Fellow elite investor Bill Gross also made headlines after jumping the Pimco ship for Janus Capital Group Inc (NYSE:JNS) in late September. Other notable splits include Hewlett-Packard Company (NYSE:HPQ), which in October said it'd divide and conquer, and later that month Procter & Gamble Co (NYSE:PG) announced it would spin off Duracell.

Also left at the altar in 2014 was Britain's Shire PLC (ADR) by AbbVie Inc (NYSE:ABBV), as fresh regulations on tax inversions prompted the American drugmaker to back out of the deal. Pfizer Inc. (NYSE:PFE) also abandoned a bid for AstraZeneca plc (ADR) (NYSE:AZN), and Hasbro, Inc. (NASDAQ:HAS) fell out of love with DreamWorks Animation SKG Inc (NASDAQ:DWA).

A handful of companies also filed for bankruptcy, including Bitcoin bigwig Mt. Gox and sapphire glass supplier GT Advanced Technologies Inc.

10. Product Launches

The latter filed in early October after getting jilted by AAPL, which unveiled two versions of the iPhone 6 and a new "smart watch" -- and debuted Apple Pay -- in the fourth quarter. Not to be outdone, rival BlackBerry Ltd (NASDAQ:BBRY) revealed its Passport just a few weeks later.

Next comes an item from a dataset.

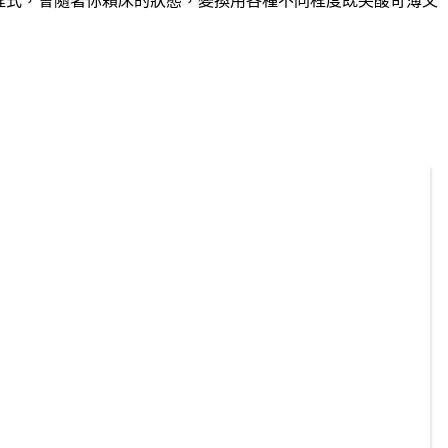
鬧鐘程式，會隨著你賴床的狀態，變換用各種不同程度既尖酸苛薄又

11. Weddings and Engagements

But not all fell apart on the M&A front this year. Among some of the noteworthy partnerships: Facebook Inc (NASDAQ:FB) bought WhatsApp for a whopping $19.4 billion; Halliburton Company (NYSE:HAL) proposed to Baker Hughes Incorporated (NYSE:BHI); and Burger King Worldwide Inc (NYSE:BKW) set a date with Tim Hortons Inc. (USA) (NYSE:THI) just months after fast food chains were plagued by China's "tainted meat scandal." Outside of corporate America, "Kimye" and "Brangelina" tied the knot, as well as same-sex couples in 35 states.

12. Big-Time Hacks

However, those who bought wedding gifts at Nieman Marcus might've had their credit and debit card information stolen. In retrospect, the Target Corporation (NYSE:TGT) hack late last year was ominous, as blue chips Home Depot Inc (NYSE:HD) and JPMorgan Chase & Co. (NYSE:JPM), as well as Sony Corp (ADR) (NYSE:SNE), were among the companies hit by cyberattacks.

13. IPO Boom

One of the biggest stories of the year, however, was the record-breaking IPO of Alibaba Group Holding Ltd (NYSE:BABA) in mid-September, with the Chinese e-commerce concern raising roughly $25 billion. Tech companies overall -- including Wall Street freshman GoPro Inc (NASDAQ:GPRO), which debuted in early April -- raised nearly $39 billion year-to-date, the most since the dot-com boom, according to Dealogic.

14. Oil Tanks

As we near the end of the year, commodities stocks are making headlines. Crude oil prices are plumbing five-year lows, which have weighed on big-cap oil-and-gas stocks like Chevron Corporation (NYSE:CVX), while bolstering fuel-dependent Southwest Airlines Co (NYSE:LUV) and its airline peers.

Thanks for joining us on our stroll down memory lane. We hope your 2015 is even better than 2014-- your trades profitable, your home life full of cheer, and your elevator rides uneventful.